COMUNICATO STAMPA
IL RANDAGISMO NEL PARCO D’ABRUZZO
COMMENTO AL RISULTATI DI UNA RICERCA
Nei giorni scorsi è circolata in Internet la relazione su di una ricerca sul randagismo nell’area del Parco Nazionale d’Abruzzo, redatta dai tecnici dell’Ente Parco; ricerca scaturita, abbiamo ragione di credere, dal noto evento dell’Orsa con piccoli aggredita da un branco di cani nel dicembre scorso nella valle del Sagittario (Comune di Villalago), ai margini del Parco Nazionale.
Una relazione ineccepibile, essendo basata su dati d’archivio ufficiali in merito ai danni agli allevatori rimborsati nel periodo 2004-2009, ma anche una relazione inficiata da una premessa fondamentale, premessa che non possiamo che considerare “politica”, nel senso di tutela della politica dell’Ente Parco, e che qui riportiamo: “Dall’analisi dei dati relativi agli indennizzi concessi dall’Ente Parco agli allevatori negli anni passati, emerge chiaramente un incremento esponenziale delle somme erogate; tale tendenza non è accompagna né da incremento della consistenza numerica dei predatori selvatici (lupo essenzialmente), né da un aumento dei domestici nella composizione della dieta dei predatori, come risulta dall’analisi degli escrementi del lupo, dalla quale risulta che i domestici compaiono con percentuali relativamente basse”.
E’ difatti notorio a tutti quanti si occupano di fauna selvatica che almeno la presenza del Lupo sia stata in continuo aumento, tanto che lo stesso Ente Parco ha ancora lo scorso anno riportato di 60 lupi nell’area del Parco (contro la decina, sì e no) del 1970. Sessanta Lupi che, per chi è a conoscenza dell’impatto predatorio di questi animali, non è cosa da sottovalutarsi, e rende ben comprensibile l’aumento esponenziale dei danni agli armenti domestici, essendo essi, nonostante l’aumentata presenza di cervi e cinghiali, sempre e comunque il punto più debole della catena alimentare.
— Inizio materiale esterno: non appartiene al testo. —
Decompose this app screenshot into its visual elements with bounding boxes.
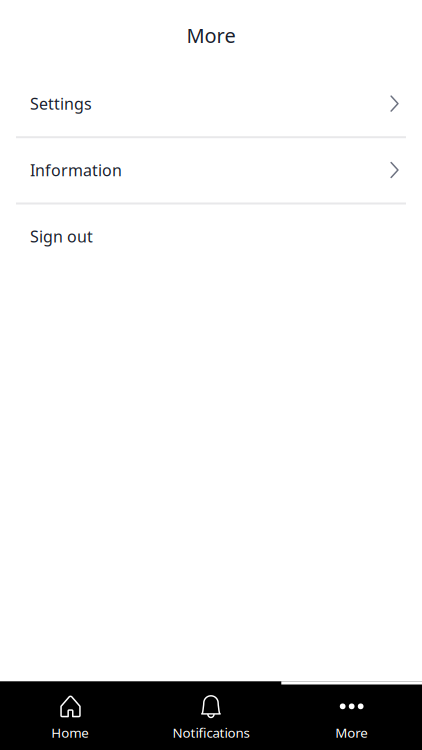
staticText: Sign out xyxy=(30,226,93,247)
staticText: Information xyxy=(30,159,122,181)
staticText: Settings xyxy=(30,93,92,114)
button[interactable]: Information xyxy=(0,137,422,203)
button[interactable]: More xyxy=(281,681,422,750)
staticText: More xyxy=(335,724,368,741)
button[interactable]: Home xyxy=(0,681,141,750)
button[interactable]: Notifications xyxy=(141,681,281,750)
staticText: More xyxy=(186,22,236,48)
staticText: Notifications xyxy=(172,724,250,741)
button[interactable]: Settings xyxy=(0,70,422,137)
button[interactable]: Sign out xyxy=(0,203,422,270)
staticText: Home xyxy=(51,724,89,741)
E ciò non concorda, ed è anzi in antitesi, con i risultati della ricerca!
Per quanto riguarda la presenza dei cani randagi o inselvatichiti, almeno lo scrivente può dichiarare che in trent’anni di assidua frequentazione delle montagne del Parco solo in 2 (due!) casi ha osservato cani in situazioni tali da poterli definire cani randagi o “inselvatichiti”. Nelle stesse relazioni del servizio di sorveglianza del Parco non credo esistano molte segnalazione di questi cani, che all’epoca della mia presenza nel Parco mai si parlava, perché mai ne venivano avvistati. E non c’è ragione di credere che dopo quell’epoca vi sia stato un boom di questi animali!
Non è con queste premesse che si fa chiarezza sul problema del rapporto tra Parco ed allevatori. Non è negando certe realtà per comodo e difesa “di principio” della fauna predatoria del Parco che si difende questa fauna. La verità dei fatti deve essere alla base di ogni ricerca seria, altrimenti essa risulta sempre alterata dal semplice dato di partenza, che ne altera tutti gli altri, e quindi inficia tutta la ricerca. Una ricerca del genere per avere credibilità andava innanzi tutto fatta da persone super-partes e, in ogni modo, anche se dovesse risultare veritiera, per i gestori di un Parco Nazionale dovrebbe sempre valere il principio che non è risparmiando sui rimborsi che si salvano orso, lupi ed altri predatori, ma pagando SEMPRE E COMUNQUE i danni segnalati, che siano essi stati arrecati da orsi e lupi o da cani; perché questi rimborsi, ancorché “gonfiati” in taluni casi, devono essere visti come contribuzioni a favore di un’attività fondamentale per la sopravvivenza dei predatori e per il mantenimento della biodiversità dei pascoli e delle foreste del Parco. Pretendere che siano essi (gli allevatori ed i pastori) a “pagare” di fatto per questi mantenimenti non sarebbe solo scorretto, sarebbe anche antidemocratico ed illiberale.